Welcome to the world of conspiracy theories. I have no intention discussing with somebody like that because it's pointless. Yea sure, the western media is all controlled by men in expensive suits. That single reporter that wrote the article in the Guardian probably was told what to write. :roll: 9/11 was orchestrated by Bush. Moon landing was fake. Jews poison wells.
Oh come on, another straw man... You are misrepresenting your opponents argument completely. He says "Media influence the minds of the people", and you read that as "governments influence the media, the people, and partake in large scale conspiracies". And connect his argument to all kinds of ridiculous stuff that is in no way entailed by it. :roll:
How exactly am I, or is anyone in this discussion, trying to cushion my opinions? Care to give an example?
I was referring to your pointing out that the Western consumers aren't innocent of the slave labour anywhere else because they're profitting from it. This is a fact, yes, but what does it matter except of shifting some of the blame of it all onto the Western customers? It's political correct to point it out, but it just cushions the fact that the significant wrongdoings happen in the thirld world countries, and that should be punished and corrected. The careless behaviour of the consumers isn't ideal, but no Dutch family mother buying a Chinese kitchen tool can seriously be held responsible for the situation of the workers in China.
Have you actually read my previous remarks on this topic at all? I said that the companies who treated their workers like this should be held responsible. As you said yourself a country isn't a homogenous entity, and if Nike treats their workers in China badly, I am holding Nike responsible for this to a significantly larger degree than the Chinese government. And that's just what I think, I don't see how I am trying to cushion my opinions at all because, well, I don't.

Also, you are subtly changing the earlier definition of political correctness of "cushioning of your opinions not to offend other people" to "cushioning moral facts that I think important and you don't". I'm not cushioning my opinion, I am just giving it. And you are not addressing my opinion due to it allegedly being 'politically correct' as a result of ignoring an (in your view) important fact, even though I actually did take that into consideration.
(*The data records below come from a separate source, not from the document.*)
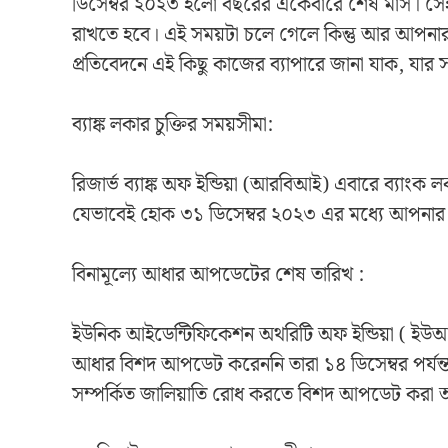
ডিসেম্বর ২০২৩ হলো বছরের একেবারে শেষ মাস। স
রাখতে হবে। এই সময়টা চলে গেলে কিন্তু আর আপ
প্রতিবেদনে এই কিছু কাজের ব্যাপারে জানা যাক, যা
ব্যাঙ্ক লকার চুক্তির সময়সীমা:
রিজার্ভ ব্যাঙ্ক অফ ইন্ডিয়া (আরবিআই) এবারে ব্যাংক
যেভাবেই হোক ৩১ ডিসেম্বর ২০২৩ এর মধ্যে আপনার 
বিনামূল্যে আধার আপডেটের শেষ তারিখ :
ইউনিক আইডেন্টিফিকেশন অথরিটি অফ ইন্ডিয়া ( ই
আধার বিশদ আপডেট করেননি তারা ১৪ ডিসেম্বর পর্য
সম্পর্কিত জালিয়াতি রোধ করতে বিশদ আপডেট করা অ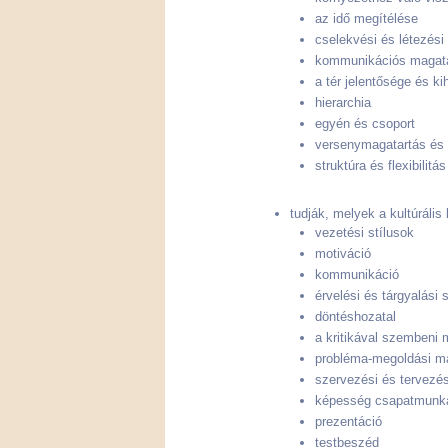
az idő megítélése
cselekvési és létezés
kommunikációs magat
a tér jelentősége és k
hierarchia
egyén és csoport
versenymagatartás és s
struktúra és flexibili
tudják, melyek a kultúrális
vezetési stílusok
motiváció
kommunikáció
érvelési és tárgyalási 
döntéshozatal
a kritikával szembeni 
probléma-megoldási ma
szervezési és tervezés
képesség csapatmunk
prezentáció
testbeszéd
Do you see now that I did not cushion anything, but just have a different opinion than the one you happen to have?
And we even dare to think that we are founders of freedom, democracy and so on.
We aren't. Democracy (in its early form) stems from Old Greece. Freedom is a fundamental concept and cannot be founded. However, the visions that the creators of the US constitution had has to be one of the most applaudable of the last centuries. The US government under Bush didnt share this vision, obviously, but having this vision deeply rooted in a nation/culture is preferrable over not having any such vision.
Oh, I don't think that this is so obvious at all. In my eyes the US government under Bush did share this vision, but just was a tad bit overeager to try to enforce it on the rest of the world. Even though some things happened under Bush that limited freedoms to some degree (e.g. the Patriot act), I think it goes too far to say that that administration didn't share the ideals of democracy and freedom.
You charge each other for the time and breath it takes to say 'good morning',
But the truth is slowly dawning -- things are getting out of hand,
We all pursue our shattered dreams along the roads to our own ruin --
Watch our empires sink and wash away like castles made of sand.
And so cast off the lies that are your lives and find the truth within.
-- Martin Walkyier

Also, Balrogs have wings.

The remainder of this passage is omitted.